In response to the challenges of the pandemic, on Dec. 18, 2020, the Organisation for Economic Co-operation and Development (OECD) published its “Guidance on the Transfer Pricing Implications of the COVID-19 Pandemic,” which focuses on four main pandemic-related issues:
- Comparability analysis
- Losses and allocation of COVID-19-specific costs
- Government assistance programs
- Advance pricing agreements (APAs)
The guidance provided by the OECD, which is for taxpayers and tax administrations, does not add to the OECD’s existing transfer pricing guidelines. Instead it provides a practical interpretation of the guidelines in light of COVID-19’s impact on the global economy and business operations.

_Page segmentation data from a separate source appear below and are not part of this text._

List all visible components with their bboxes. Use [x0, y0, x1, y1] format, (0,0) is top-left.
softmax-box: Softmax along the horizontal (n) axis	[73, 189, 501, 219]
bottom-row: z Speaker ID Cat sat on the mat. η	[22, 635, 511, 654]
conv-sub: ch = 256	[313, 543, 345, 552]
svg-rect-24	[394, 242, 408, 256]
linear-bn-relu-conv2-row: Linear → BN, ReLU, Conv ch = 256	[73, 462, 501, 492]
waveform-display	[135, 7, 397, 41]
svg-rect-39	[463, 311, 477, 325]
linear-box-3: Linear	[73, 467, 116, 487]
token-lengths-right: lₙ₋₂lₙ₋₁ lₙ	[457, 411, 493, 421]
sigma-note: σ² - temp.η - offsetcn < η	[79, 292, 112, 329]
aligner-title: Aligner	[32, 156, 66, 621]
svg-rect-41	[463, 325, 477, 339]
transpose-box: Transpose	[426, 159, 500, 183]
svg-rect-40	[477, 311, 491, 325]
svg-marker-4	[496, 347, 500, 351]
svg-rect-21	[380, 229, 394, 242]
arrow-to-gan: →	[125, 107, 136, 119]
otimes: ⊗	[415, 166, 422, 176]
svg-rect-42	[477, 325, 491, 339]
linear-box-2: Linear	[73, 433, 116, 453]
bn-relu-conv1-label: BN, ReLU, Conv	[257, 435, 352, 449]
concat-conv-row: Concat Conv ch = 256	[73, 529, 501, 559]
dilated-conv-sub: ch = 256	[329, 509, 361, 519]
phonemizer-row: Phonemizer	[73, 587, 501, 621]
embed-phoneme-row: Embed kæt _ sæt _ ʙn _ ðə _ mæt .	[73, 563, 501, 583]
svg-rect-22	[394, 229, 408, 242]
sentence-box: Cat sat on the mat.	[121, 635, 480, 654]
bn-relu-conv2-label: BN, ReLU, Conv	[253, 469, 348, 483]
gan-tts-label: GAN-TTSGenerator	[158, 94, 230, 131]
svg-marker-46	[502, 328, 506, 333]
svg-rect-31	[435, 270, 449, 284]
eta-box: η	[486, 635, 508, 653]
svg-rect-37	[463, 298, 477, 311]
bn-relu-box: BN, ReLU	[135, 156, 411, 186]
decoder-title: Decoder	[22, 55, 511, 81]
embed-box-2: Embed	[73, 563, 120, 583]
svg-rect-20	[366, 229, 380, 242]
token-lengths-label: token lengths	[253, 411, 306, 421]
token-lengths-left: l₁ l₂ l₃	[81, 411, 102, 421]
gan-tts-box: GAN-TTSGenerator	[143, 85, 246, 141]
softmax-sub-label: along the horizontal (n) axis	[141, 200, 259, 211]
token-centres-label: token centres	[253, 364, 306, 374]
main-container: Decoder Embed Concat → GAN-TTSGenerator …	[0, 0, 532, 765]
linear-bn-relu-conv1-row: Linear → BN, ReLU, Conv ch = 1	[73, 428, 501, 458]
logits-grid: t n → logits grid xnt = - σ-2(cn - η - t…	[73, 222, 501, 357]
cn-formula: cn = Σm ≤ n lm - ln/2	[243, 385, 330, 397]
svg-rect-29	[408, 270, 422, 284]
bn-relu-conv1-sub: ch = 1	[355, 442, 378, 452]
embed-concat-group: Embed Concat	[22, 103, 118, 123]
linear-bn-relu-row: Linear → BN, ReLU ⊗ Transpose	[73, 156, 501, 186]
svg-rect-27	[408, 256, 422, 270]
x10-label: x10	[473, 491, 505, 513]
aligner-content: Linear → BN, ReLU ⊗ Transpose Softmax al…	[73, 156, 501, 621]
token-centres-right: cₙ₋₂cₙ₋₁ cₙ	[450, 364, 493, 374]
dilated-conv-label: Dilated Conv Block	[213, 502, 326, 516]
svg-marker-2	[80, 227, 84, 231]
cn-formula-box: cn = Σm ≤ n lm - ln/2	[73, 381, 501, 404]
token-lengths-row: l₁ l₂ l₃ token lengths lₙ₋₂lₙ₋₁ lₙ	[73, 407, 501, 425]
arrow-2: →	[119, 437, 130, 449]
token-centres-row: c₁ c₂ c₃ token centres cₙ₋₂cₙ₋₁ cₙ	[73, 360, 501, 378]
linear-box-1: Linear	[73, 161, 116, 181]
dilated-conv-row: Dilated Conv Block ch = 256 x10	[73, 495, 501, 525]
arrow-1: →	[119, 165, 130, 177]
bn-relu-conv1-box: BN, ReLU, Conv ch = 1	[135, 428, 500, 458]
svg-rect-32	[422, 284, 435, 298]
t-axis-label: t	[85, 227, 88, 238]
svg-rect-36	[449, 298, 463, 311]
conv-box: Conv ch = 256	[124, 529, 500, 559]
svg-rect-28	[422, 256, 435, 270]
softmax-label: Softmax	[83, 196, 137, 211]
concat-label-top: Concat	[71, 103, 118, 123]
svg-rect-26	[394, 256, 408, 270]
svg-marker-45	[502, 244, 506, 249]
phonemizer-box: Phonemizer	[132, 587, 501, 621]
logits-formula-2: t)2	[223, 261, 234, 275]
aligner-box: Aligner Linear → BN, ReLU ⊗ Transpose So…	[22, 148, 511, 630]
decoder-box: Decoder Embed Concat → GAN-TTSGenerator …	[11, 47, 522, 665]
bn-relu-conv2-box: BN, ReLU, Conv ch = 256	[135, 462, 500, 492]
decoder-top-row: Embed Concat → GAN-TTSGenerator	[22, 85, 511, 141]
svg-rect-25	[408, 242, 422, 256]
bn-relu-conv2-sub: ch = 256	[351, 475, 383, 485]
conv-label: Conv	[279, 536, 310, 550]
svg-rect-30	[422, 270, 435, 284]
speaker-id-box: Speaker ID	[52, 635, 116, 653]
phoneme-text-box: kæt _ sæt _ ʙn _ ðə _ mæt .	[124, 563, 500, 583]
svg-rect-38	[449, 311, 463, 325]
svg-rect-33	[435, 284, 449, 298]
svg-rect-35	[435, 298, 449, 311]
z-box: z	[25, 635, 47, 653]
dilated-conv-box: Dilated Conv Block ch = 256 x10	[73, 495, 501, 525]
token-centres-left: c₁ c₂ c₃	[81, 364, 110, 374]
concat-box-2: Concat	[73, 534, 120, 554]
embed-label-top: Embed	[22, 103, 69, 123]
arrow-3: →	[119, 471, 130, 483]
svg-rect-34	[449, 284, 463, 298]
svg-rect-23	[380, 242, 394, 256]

Generally, a normal time lag exists between when companies set intercompany prices and when contemporaneous benchmarking data is available. To address this gap, companies often use historical data (such as profitability data of comparable companies from prior years) as a basis for their current year benchmarking. The economic changes brought on by the pandemic, however, mean that using historical data no longer might be a reliable approach.
In response to the potential unreliability of historical data, the OECD guidance provides several recommended approaches, including having separate pre- and post-pandemic testing periods. Another approach is to adopt mechanisms that allow for the adjustment of 2020 prices through adjusted invoices or intercompany payments in a later period (such as in 2021) when more accurate information becomes available. This approach might require tax return adjustments or amendments. The OECD guidance also notes that it might be appropriate to include loss-making companies in a comparable company set, assuming that they otherwise satisfy comparability criteria, though this approach might not be accepted by all tax authorities.